=== Exercise ===
Copy out each line of the material below that holds the string "seværdigheder".

=== Data to use ===

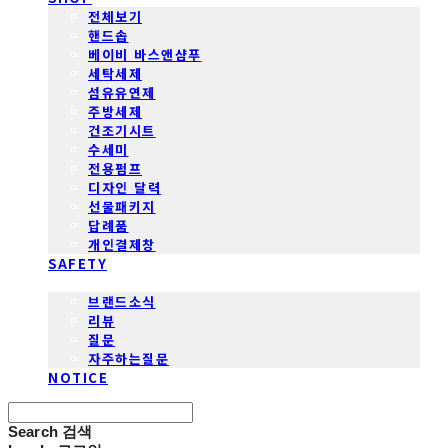
전체보기
핸드솝
베이비 바스앤샴푸
세탁세제
섬유유연제
주방세제
건조기시트
수세미
전용펌프
디자인 달력
선물패키지
답례품
개인결제창
SAFETY
COMMUNITY
브랜드소식
리뷰
질문
자주하는질문
NOTICE
Search
검색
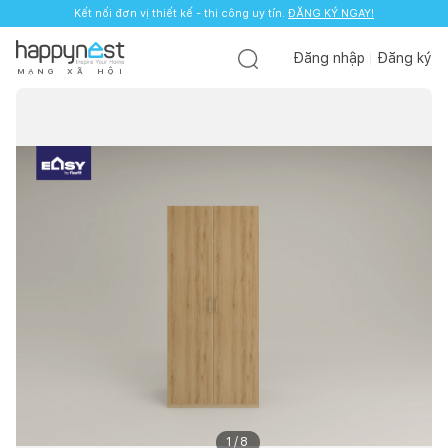
Kết nối đơn vị thiết kế - thi công uy tín.
ĐĂNG KÝ NGAY!
Đăng nhập
Đăng ký
M
Ạ
N
G
X
Ã
H
Ộ
I
1
/
8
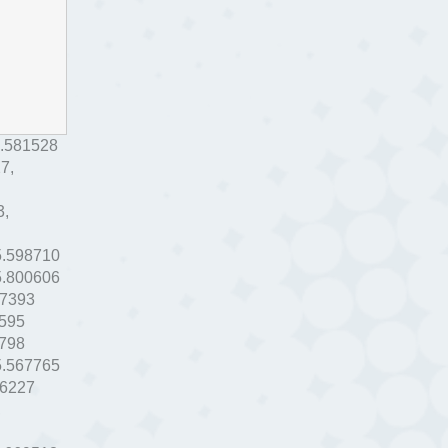
.581528
27
,
3
,
5.598710
5.800606
77393
595
798
5.567765
76227
,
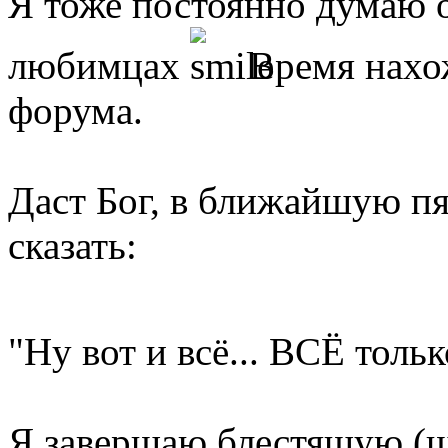
Я тоже постоянно думаю 
любимцах
Время нахож
форума.
Даст Бог, в ближайшую пя
сказать:
"Ну вот и всё... ВСЁ толь
Я завершаю блестящую (ш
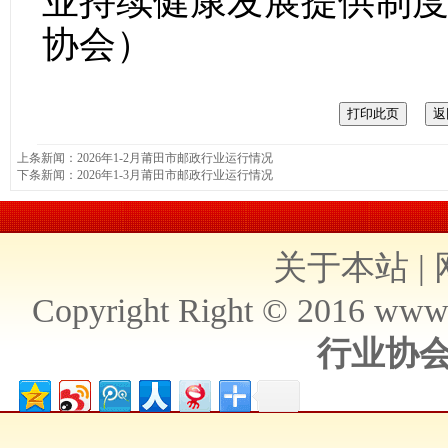
业持续健康发展提供制
协会）
上条新闻：
2026年1-2月莆田市邮政行业运行情况
下条新闻：
2026年1-3月莆田市邮政行业运行情况
关于本站
|
Copyright Right © 2016 ww
行业协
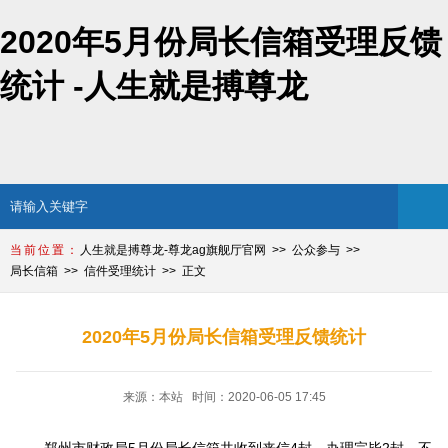
2020年5月份局长信箱受理反馈
统计 -人生就是搏尊龙
人生就是搏尊龙-尊龙ag旗舰厅官网
公众参与
局长信箱
信件受理统计
正文
2020年5月份局长信箱受理反馈统计
来源：本站 时间：2020-06-05 17:45
郑州市财政局5月份局长信箱共收到来信4封，办理完毕2封，不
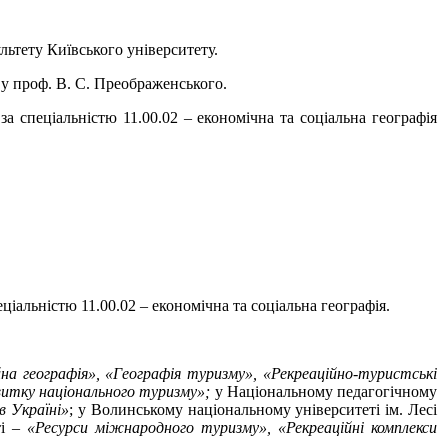
льтету Київського університету.
 у проф. В. С. Преображенського.
за спеціальністю 11.00.02 – економічна та соціальна географія
еціальністю 11.00.02 – економічна та соціальна географія.
йна географія», «Географія туризму», «Рекреаційно-туристські
итку національного туризму»;
у Національному педагогічному
в Україні»
; у Волинському національному університеті ім. Лесі
ті –
«Ресурси міжнародного туризму», «Рекреаційні комплекси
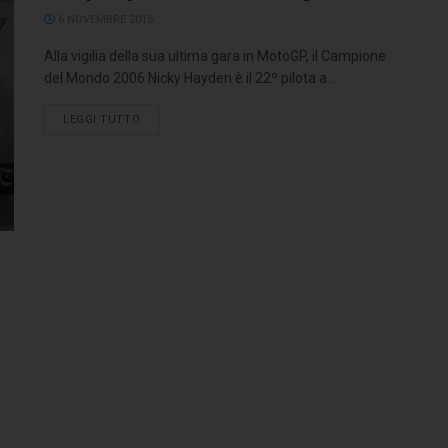
6 NOVEMBRE 2015
Alla vigilia della sua ultima gara in MotoGP, il Campione
del Mondo 2006 Nicky Hayden è il 22º pilota a ...
LEGGI TUTTO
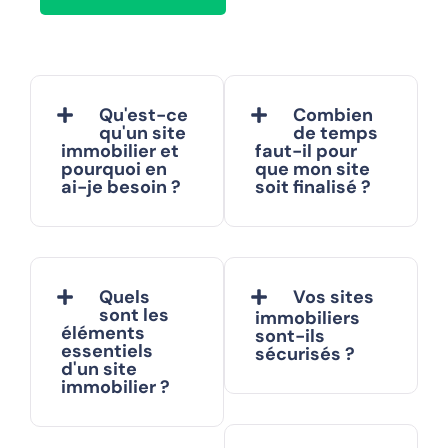
Qu'est-ce
Combien
qu'un site
de temps
immobilier et
faut-il pour
pourquoi en
que mon site
ai-je besoin ?
soit finalisé ?
Quels
Vos sites
sont les
immobiliers
éléments
sont-ils
essentiels
sécurisés ?
d'un site
immobilier ?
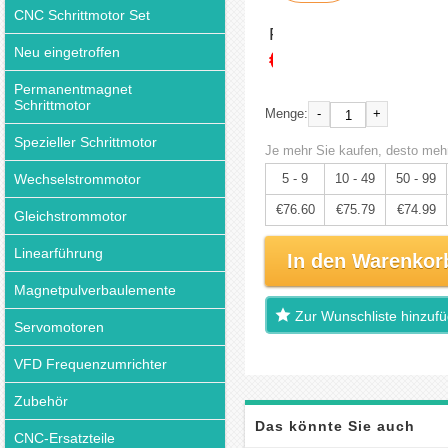
CNC Schrittmotor Set
Preis:
Neu eingetroffen
€80.63
Permanentmagnet
Schrittmotor
-
+
Menge:
Spezieller Schrittmotor
Je mehr Sie kaufen, desto mehr
Wechselstrommotor
5 - 9
10 - 49
50 - 99
€76.60
€75.79
€74.99
Gleichstrommotor
Linearführung
In den Warenkor
Magnetpulverbaulemente
Zur Wunschliste hinzuf
Servomotoren
VFD Frequenzumrichter
Zubehör
Das könnte Sie auch
CNC-Ersatzteile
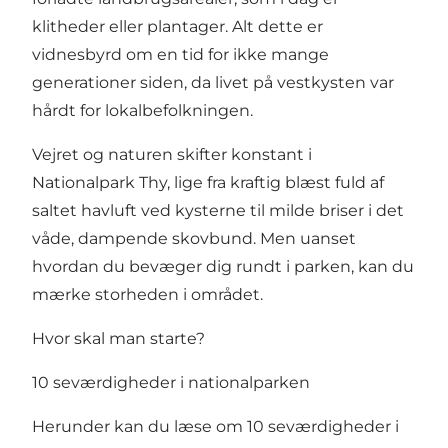
klitheder eller plantager. Alt dette er
vidnesbyrd om en tid for ikke mange
generationer siden, da livet på vestkysten var
hårdt for lokalbefolkningen.
Vejret og naturen skifter konstant i
Nationalpark Thy, lige fra kraftig blæst fuld af
saltet havluft ved kysterne til milde briser i det
våde, dampende skovbund. Men uanset
hvordan du bevæger dig rundt i parken, kan du
mærke storheden i området.
Hvor skal man starte?
10 seværdigheder i nationalparken
Herunder kan du læse om 10 seværdigheder i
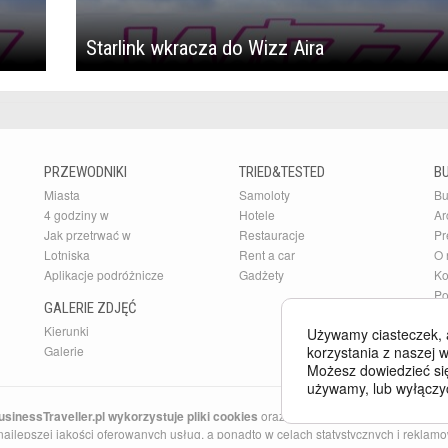
Starlink wkracza do Wizz Aira
PRZEWODNIKI
TRIED&TESTED
B
Miasta
Samoloty
Bu
4 godziny w
Hotele
Ar
Jak przetrwać w
Restauracje
Pr
Lotniska
Rent a car
O 
Aplikacje podróżnicze
Gadżety
Ko
Po
GALERIE ZDJĘĆ
Kierunki
Używamy ciasteczek, 
korzystania z naszej w
Galerie
Możesz dowiedzieć się
używamy, lub wyłączy
sinessTraveller.pl wykorzystuje pliki cookies
oraz inne technologie o analogicz
ajlepszej jakości oferowanych usług, a ponadto w celach statystycznych i reklamow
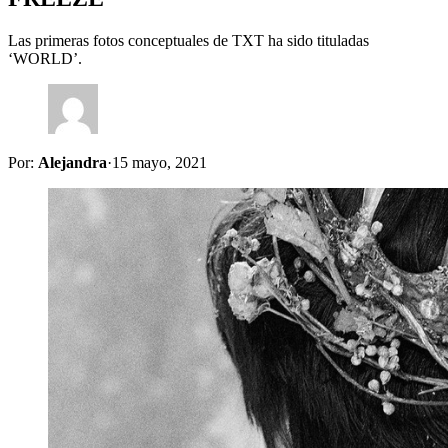
Las primeras fotos conceptuales de TXT ha sido tituladas
‘WORLD’.
Por:
Alejandra
·
15 mayo, 2021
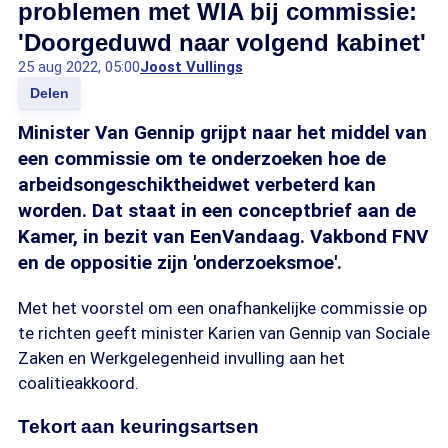
problemen met WIA bij commissie:
'Doorgeduwd naar volgend kabinet'
25 aug 2022, 05:00
Joost Vullings
Delen
Minister Van Gennip grijpt naar het middel van
een commissie om te onderzoeken hoe de
arbeidsongeschiktheidwet verbeterd kan
worden. Dat staat in een conceptbrief aan de
Kamer, in bezit van EenVandaag. Vakbond FNV
en de oppositie zijn 'onderzoeksmoe'.
Met het voorstel om een onafhankelijke commissie op
te richten geeft minister Karien van Gennip van Sociale
Zaken en Werkgelegenheid invulling aan het
coalitieakkoord.
Tekort aan keuringsartsen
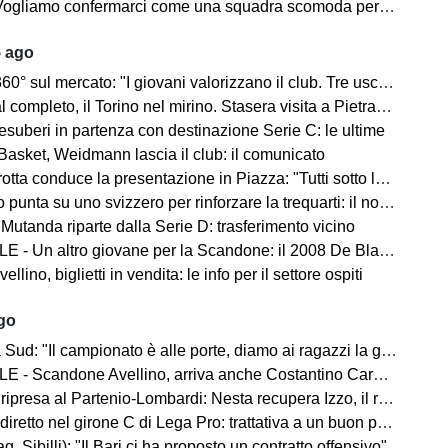
amo confermarci come una squadra scomoda per tutti. La concorrenza ben venga. Io mi sento bene"
5 ago
mercato: "I giovani valorizzano il club. Tre uscite ancora da fare". Sul modulo, la difesa, Licina e Marina...
completo, il Torino nel mirino. Stasera visita a Pietrastornina
 esuberi in partenza con destinazione Serie C: le ultime
Basket, Weidmann lascia il club: il comunicato
ta conduce la presentazione in Piazza: "Tutti sotto lo stesso cielo"
 punta su uno svizzero per rinforzare la trequarti: il nome
 Mutanda riparte dalla Serie D: trasferimento vicino
 - Un altro giovane per la Scandone: il 2008 De Blasio
lino, biglietti in vendita: le info per il settore ospiti
ago
d: "Il campionato è alle porte, diamo ai ragazzi la giusta carica"
 - Scandone Avellino, arriva anche Costantino Carullo
ripresa al Partenio-Lombardi: Nesta recupera Izzo, il report
iretto nel girone C di Lega Pro: trattativa a un buon punto
ag. Sibilli): "Il Bari ci ha proposto un contratto offensivo"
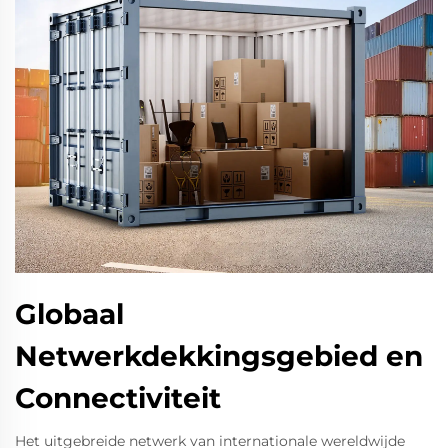
Globaal
Netwerkdekkingsgebied en
Connectiviteit
Het uitgebreide netwerk van internationale wereldwijde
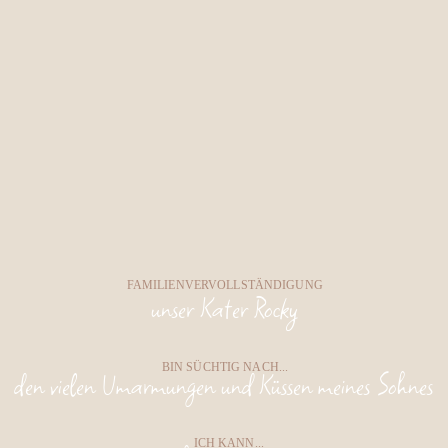
FAMILIENVERVOLLSTÄNDIGUNG
unser Kater Rocky
BIN SÜCHTIG NACH...
den vielen Umarmungen und Küssen meines Sohnes
ICH KANN...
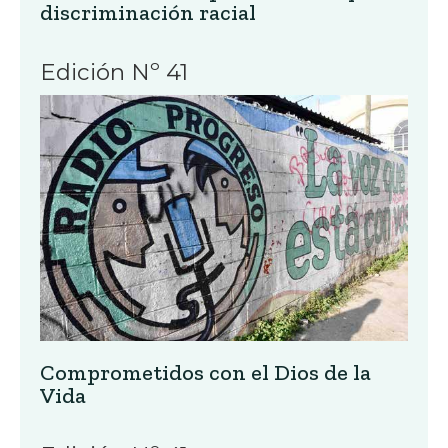
discriminación racial
Edición Nº 41
Comprometidos con el Dios de la
Vida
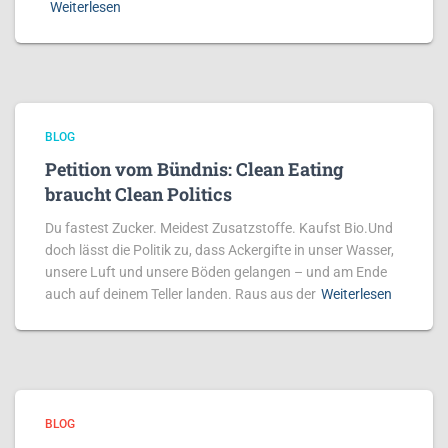
Weiterlesen
BLOG
Petition vom Bündnis: Clean Eating
braucht Clean Politics
Du fastest Zucker. Meidest Zusatzstoffe. Kaufst Bio.Und
doch lässt die Politik zu, dass Ackergifte in unser Wasser,
unsere Luft und unsere Böden gelangen – und am Ende
auch auf deinem Teller landen. Raus aus der
Weiterlesen
BLOG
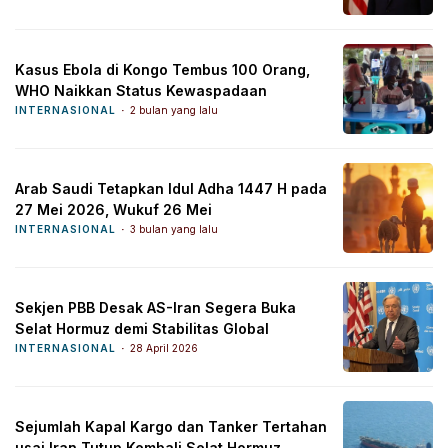
Kasus Ebola di Kongo Tembus 100 Orang,
WHO Naikkan Status Kewaspadaan
INTERNASIONAL
2 bulan yang lalu
Arab Saudi Tetapkan Idul Adha 1447 H pada
27 Mei 2026, Wukuf 26 Mei
INTERNASIONAL
3 bulan yang lalu
Sekjen PBB Desak AS-Iran Segera Buka
Selat Hormuz demi Stabilitas Global
INTERNASIONAL
28 April 2026
Sejumlah Kapal Kargo dan Tanker Tertahan
usai Iran Tutup Kembali Selat Hormuz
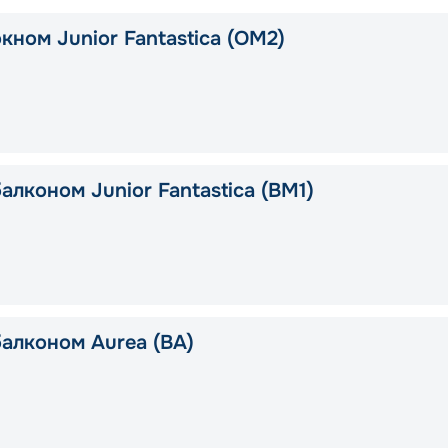
кном Junior Fantastica (OM2)
алконом Junior Fantastica (BM1)
балконом Aurea (BA)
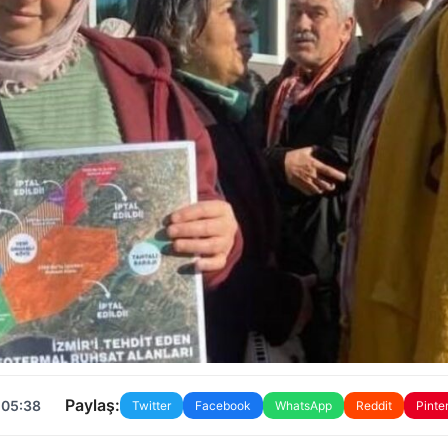
Paylaş:
 05:38
Twitter
Facebook
WhatsApp
Reddit
Pinte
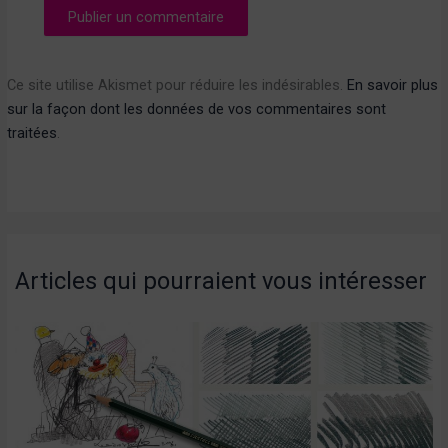
Ce site utilise Akismet pour réduire les indésirables.
En savoir plus
sur la façon dont les données de vos commentaires sont
traitées
.
Articles qui pourraient vous intéresser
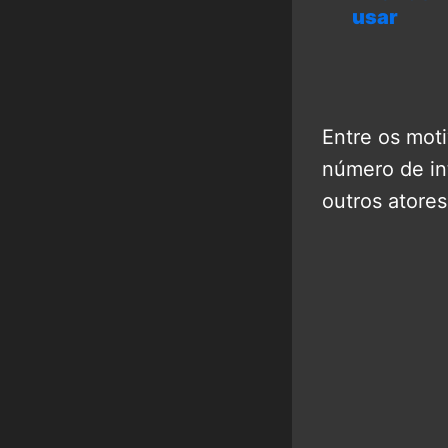
usar
Entre os mot
número de in
outros atores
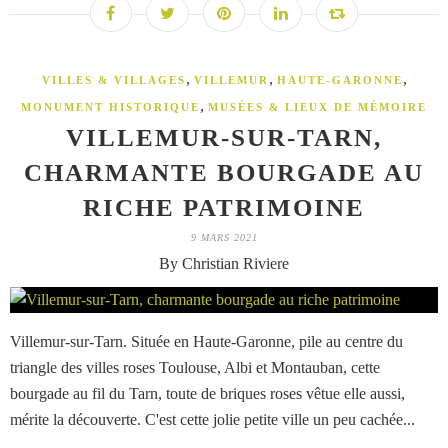
,
,
,
VILLES & VILLAGES
VILLEMUR
HAUTE-GARONNE
,
MONUMENT HISTORIQUE
MUSÉES & LIEUX DE MÉMOIRE
VILLEMUR-SUR-TARN,
CHARMANTE BOURGADE AU
RICHE PATRIMOINE
9 MARS 2021
By Christian Riviere
Villemur-sur-Tarn. Située en Haute-Garonne, pile au centre du
triangle des villes roses Toulouse, Albi et Montauban, cette
bourgade au fil du Tarn, toute de briques roses vêtue elle aussi,
mérite la découverte. C'est cette jolie petite ville un peu cachée...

=== Response ===
10 seværdigheder i nationalparken
Herunder kan du læse om 10 seværdigheder i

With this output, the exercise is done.